WHAT THE TASK ASKS: No pictures are to be included when the entries below are reproduced exactly.

THE INPUT:
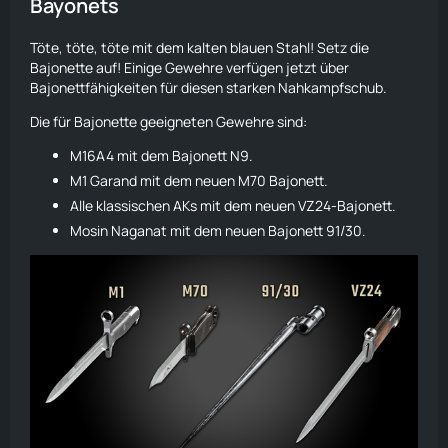
Bayonets
Töte, töte, töte mit dem kalten blauen Stahl! Setz die
Bajonette auf! Einige
Gewehre
verfügen jetzt über
Bajonettfähigkeiten für diesen starken Nahkampfschub.
Die für Bajonette geeigneten
Gewehre
sind:
M16A4
mit dem Bajonett
N9
.
M1
Garand mit dem neuen M70 Bajonett.
Alle klassischen AKs mit dem neuen VZ24-Bajonett.
Mosin Naganat mit dem neuen Bajonett 91/30.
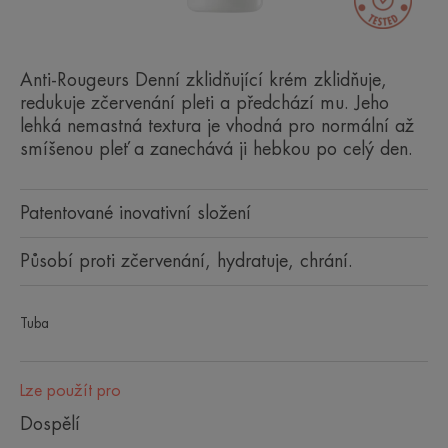
Anti-Rougeurs Denní zklidňující krém zklidňuje,
redukuje zčervenání pleti a předchází mu. Jeho
lehká nemastná textura je vhodná pro normální až
smíšenou pleť a zanechává ji hebkou po celý den.
Patentované inovativní složení
Působí proti zčervenání, hydratuje, chrání.
Tuba
Lze použít pro
Dospělí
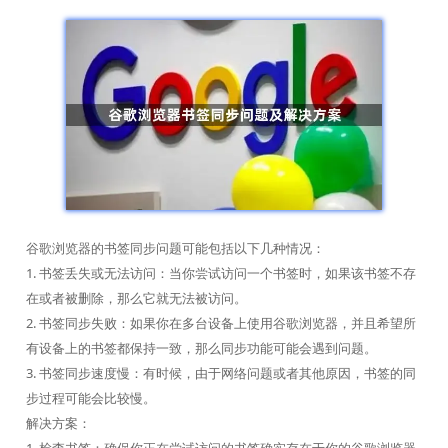
谷歌浏览器的书签同步问题可能包括以下几种情况：
1. 书签丢失或无法访问：当你尝试访问一个书签时，如果该书签不存
在或者被删除，那么它就无法被访问。
2. 书签同步失败：如果你在多台设备上使用谷歌浏览器，并且希望所
有设备上的书签都保持一致，那么同步功能可能会遇到问题。
3. 书签同步速度慢：有时候，由于网络问题或者其他原因，书签的同
步过程可能会比较慢。
解决方案：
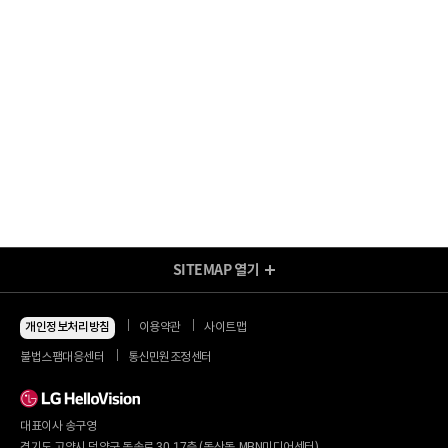
SITEMAP
열기
방송/인터넷 Shop
지금 최저가
인터넷+모바일
개인정보처리방침
이용약관
사이트맵
동시 가입 특가
인터넷+TV
불법스팸대응센터
통신민원조정센터
할인 안내
인터넷+TV 요금제
인터넷 요금제
인터넷+렌탈
TV 요금제
대표이사 송구영
혜택/제휴
왜 헬로비전일까요?
인터넷
경기도 고양시 덕양구 동송로 30, 17층 (동산동, MBN미디어센터)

TASK SOLUTION:
Bayonets
Töte, töte, töte mit dem kalten blauen Stahl! Setz die
Bajonette auf! Einige
Gewehre
verfügen jetzt über
Bajonettfähigkeiten für diesen starken Nahkampfschub.
Die für Bajonette geeigneten
Gewehre
sind:
M16A4
mit dem Bajonett
N9
.
M1
Garand mit dem neuen M70 Bajonett.
Alle klassischen AKs mit dem neuen VZ24-Bajonett.
Mosin Naganat mit dem neuen Bajonett 91/30.
Anti-Rougeurs Denní zklidňující krém zklidňuje,
redukuje zčervenání pleti a předchází mu. Jeho
lehká nemastná textura je vhodná pro normální až
smíšenou pleť a zanechává ji hebkou po celý den.
Patentované inovativní složení
Působí proti zčervenání, hydratuje, chrání.
Tuba
Lze použít pro
Dospělí
谷歌浏览器的书签同步问题可能包括以下几种情况：
1. 书签丢失或无法访问：当你尝试访问一个书签时，如果该书签不存
在或者被删除，那么它就无法被访问。
2. 书签同步失败：如果你在多台设备上使用谷歌浏览器，并且希望所
有设备上的书签都保持一致，那么同步功能可能会遇到问题。
3. 书签同步速度慢：有时候，由于网络问题或者其他原因，书签的同
步过程可能会比较慢。
解决方案：
SITEMAP
열기
방송/인터넷 Shop
지금 최저가
인터넷+모바일
개인정보처리방침
이용약관
사이트맵
동시 가입 특가
인터넷+TV
불법스팸대응센터
통신민원조정센터
할인 안내
인터넷+TV 요금제
인터넷 요금제
인터넷+렌탈
TV 요금제
대표이사 송구영
혜택/제휴
왜 헬로비전일까요?
인터넷
경기도 고양시 덕양구 동송로 30, 17층 (동산동, MBN미디어센터)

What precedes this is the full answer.